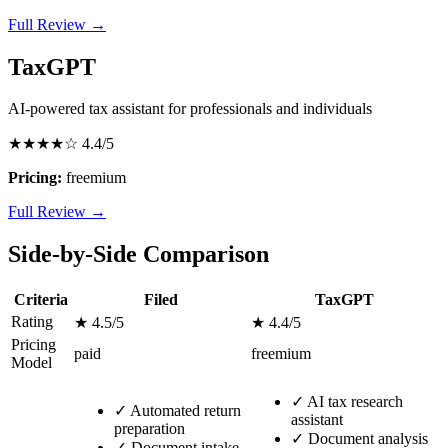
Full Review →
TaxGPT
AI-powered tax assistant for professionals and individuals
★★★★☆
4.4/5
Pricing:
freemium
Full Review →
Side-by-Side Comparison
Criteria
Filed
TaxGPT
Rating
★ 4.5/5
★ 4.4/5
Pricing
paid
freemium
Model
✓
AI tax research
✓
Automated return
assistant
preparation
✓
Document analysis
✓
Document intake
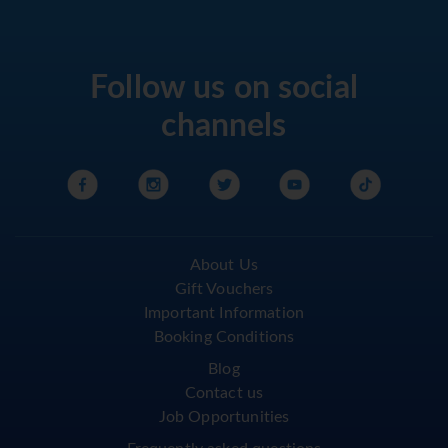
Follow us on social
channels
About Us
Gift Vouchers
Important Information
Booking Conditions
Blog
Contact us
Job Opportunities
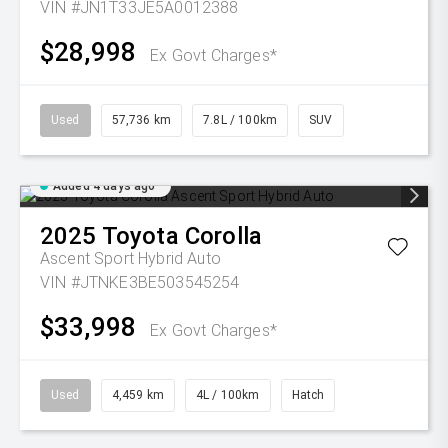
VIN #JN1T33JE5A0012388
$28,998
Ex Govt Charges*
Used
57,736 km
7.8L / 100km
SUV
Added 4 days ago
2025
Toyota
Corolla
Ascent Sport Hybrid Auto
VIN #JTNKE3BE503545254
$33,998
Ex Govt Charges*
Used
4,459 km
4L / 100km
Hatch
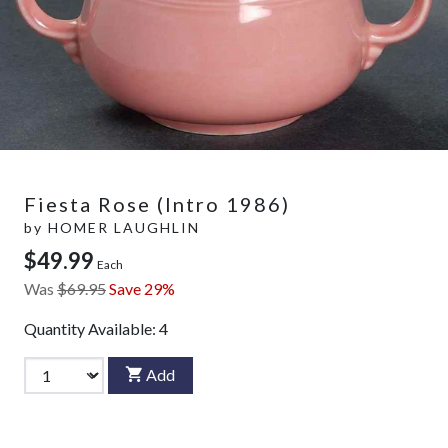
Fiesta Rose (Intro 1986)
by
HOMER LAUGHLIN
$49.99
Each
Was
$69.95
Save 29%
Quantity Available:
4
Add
================
Exercise -
The entries above are to be repeated in full, except for their pictures.

Solution to this task -
Full Review →
TaxGPT
AI-powered tax assistant for professionals and individuals
★★★★☆
4.4/5
Pricing:
freemium
Full Review →
Side-by-Side Comparison
Criteria
Filed
TaxGPT
Rating
★ 4.5/5
★ 4.4/5
Pricing
paid
freemium
Model
✓
AI tax research
✓
Automated return
assistant
preparation
✓
Document analysis
✓
Document intake
Follow us on social
channels
About Us
Gift Vouchers
Important Information
Booking Conditions
Blog
Contact us
Job Opportunities
VIN #JN1T33JE5A0012388
$28,998
Ex Govt Charges*
Used
57,736 km
7.8L / 100km
SUV
Added 4 days ago
2025
Toyota
Corolla
Ascent Sport Hybrid Auto
VIN #JTNKE3BE503545254
$33,998
Ex Govt Charges*
Used
4,459 km
4L / 100km
Hatch
Fiesta Rose (Intro 1986)
by
HOMER LAUGHLIN
$49.99
Each
Was
$69.95
Save 29%
Quantity Available:
4
Add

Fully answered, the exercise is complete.